The Maharaja helped the company to tour Maharashtra, Karnataka and Andhra Pradesh, staging plays like Vivekodaya, Kalidasa Charite, Pralhada Charitre, Krishna Leela and Ramayana. When in 1916, the troupe visited Mysore again; it was invited by the court to stage Shani Prabhava and Krishna Leela. In later years, the troupe earned a very good name by staging Ramanjaneya Yuddha written by Torangal Rajerao and Indira, a translation by Mamdapur Gururao of the well known Marathi stage play of the same name.
Shirahatti Venkobarao was himself a gifted actor. He often surpassed with his brilliant acting through prose play in Kannada theatre, even the musical achievements of Vamanarao. His asset was a good team of artists. The role of Narada played by Shirahatti, the humour of Lakshmanapuri, the endless musical elaboration of Asundi and the alap of Hombal Vasudevaraya never failed to evoke the enthusiastic admiration of the audience.
Shirahatti believed in showmanship and spent a good deal of money on costumes and settings. He had once witnessed at Mangalore, a Tamil play performed by the Brihadambal Company of Madras (Chennai), and had been convinced that appropriate settings and costumes are fundamental to the creation of dramatic illusion. He immediately spent Rs 6,000/- and obtained specially devised new settings for the play Dasavatara. He did create a perfect theatrical illusion, both for Hiranyakasipu on the stage and for the people in the auditorium, when he made God Narasimha come out breaking open not only the main pillar, but also nine others, and made all the ten Narasimhas ultimately merge together into one Super God.3 Garud Sadashivarao, a noted contemporary actor-playwright observed that Shirahatti's was perhaps the best equipped company in Karnataka, especially during the years 1915 and 1925. Including the tent, Shirahatti's company had forty-seven cartloads of stage property while Garud's own had eleven cartloads of them.

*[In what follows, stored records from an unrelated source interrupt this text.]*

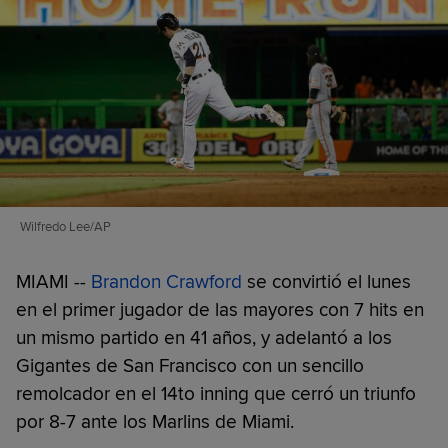
Wilfredo Lee/AP
MIAMI --
Brandon Crawford
se convirtió el lunes
en el primer jugador de las mayores con 7 hits en
un mismo partido en 41 años, y adelantó a los
Gigantes de San Francisco con un sencillo
remolcador en el 14to inning que cerró un triunfo
por 8-7 ante los Marlins de Miami.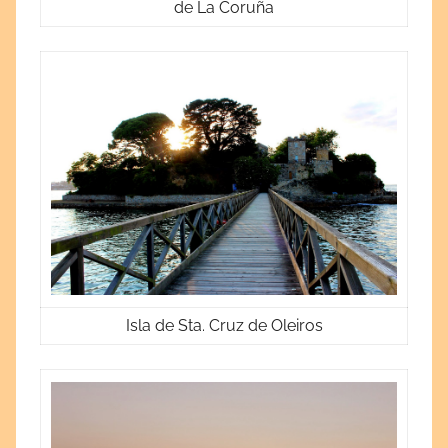
de La Coruña
Isla de Sta. Cruz de Oleiros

Venkobarao was not only a talented artist, but was also a very able "proprietor" with considerable powers of organisation. Quite often, he had to use "professional tricks" to meet unexpected situations and he played them with shrewdness. His application and intelligence were happily favoured with good luck, and all through, he carefully worked his way to fame and fortune. His company thrived for years, continually adapting itself to the changing tastes of its audiences and ultimately came to an end in 1936. Two years later, Sri Venkobarao passed away. He had rendered his share of service to the stage of Karnataka.